BISHKEK -- Tensions escalated along a disputed segment of the Kyrgyz-Tajik border as Bishkek said on June 4 that Tajik military personnel had placed a container overnight on what Kyrgyz officials called "a disputed area" along the border between the two Central Asian nations.
The Kyrgyz State Committee for National Security (UKMK) said in a statement that the Tajik side, "violating all agreements reached by the two sides' government delegations on the issues of the Kyrgyz-Tajik border delimitation and demarcation," placed a container on an unmarked segment of the border in the Chon-Alai district of the Osh region at around 3 a.m. on June 4 , entering 1,000 meters inside Kyrgyz territory.
The UKMK's statement said the Tajik side left the container on the disputed part of the border and by 6 a.m. had withdrawn its military personnel from the site 600 meters back toward Tajik territory.
The Tajik border guards' press service rejected the Kyrgyz statement, saying that its unit had moved to a border area that had been agreed with the Kyrgyz side as Tajikistan's territory.
"In accordance with the agreements reached by the inter-governmental commission, several sites along the border had been defined.
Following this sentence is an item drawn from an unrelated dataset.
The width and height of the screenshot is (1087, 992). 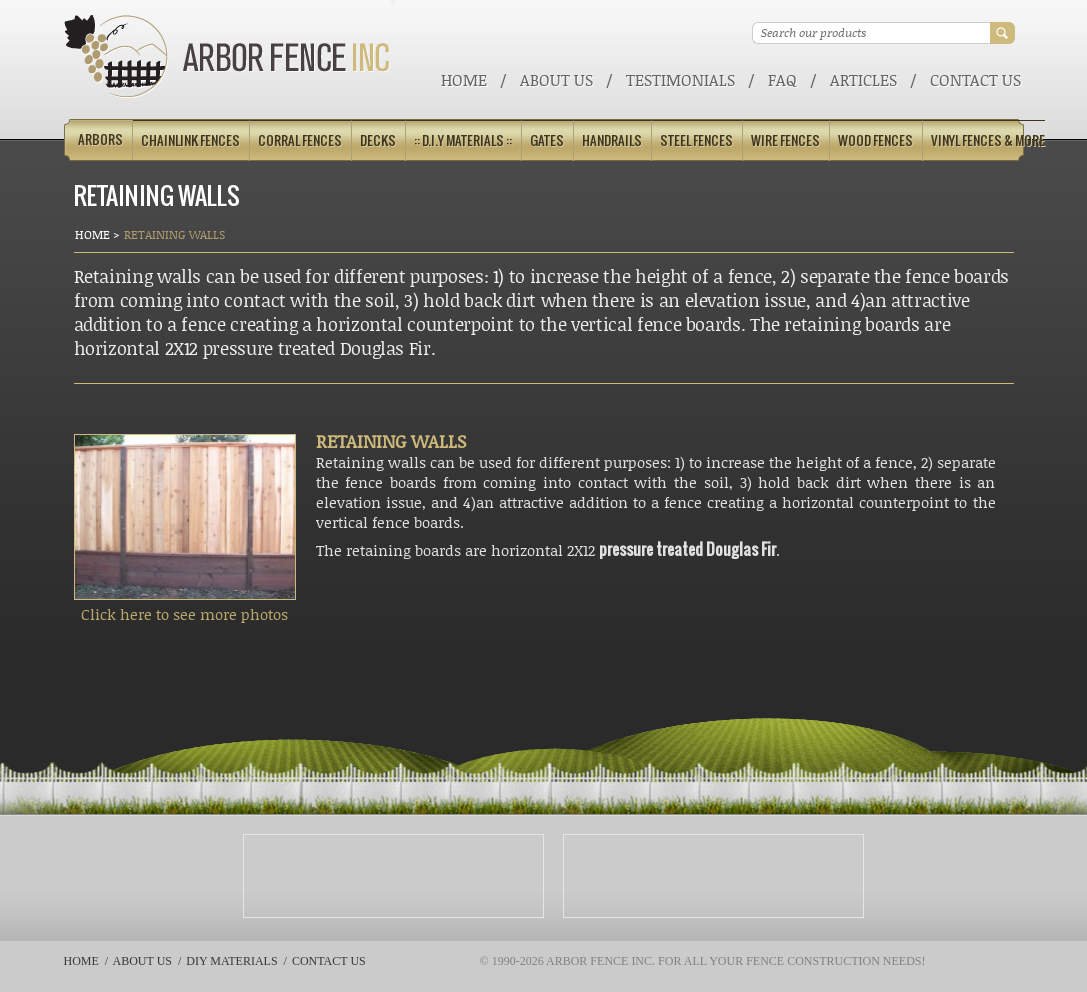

At this point, a border guard unit of the State Committee for National Security of Tajikistan is providing defense along the agreed line of the Tajik-Kyrgyz border," the Tajik statement said.
Meanwhile, the UKMK described the situation in the area as "tense."
In late April, clashes that involved military personnel along another disputed segment of the Kyrgyz-Tajik border left dozens of people dead on both sides.
SEE ALSO: Kyrgyzstan, Tajikistan Withdraw Military Units From Border After Deadly Armed ClashesMany border areas in Central Asia have been disputed since the Soviet Union's collapse in 1991.
The situation is particularly complicated near the numerous exclaves in the volatile Ferghana Valley, where the borders of Kyrgyzstan, Tajikistan, and Uzbekistan meet.
In recent decades, there have been many incidents along the border, which in some cases involved gunfire.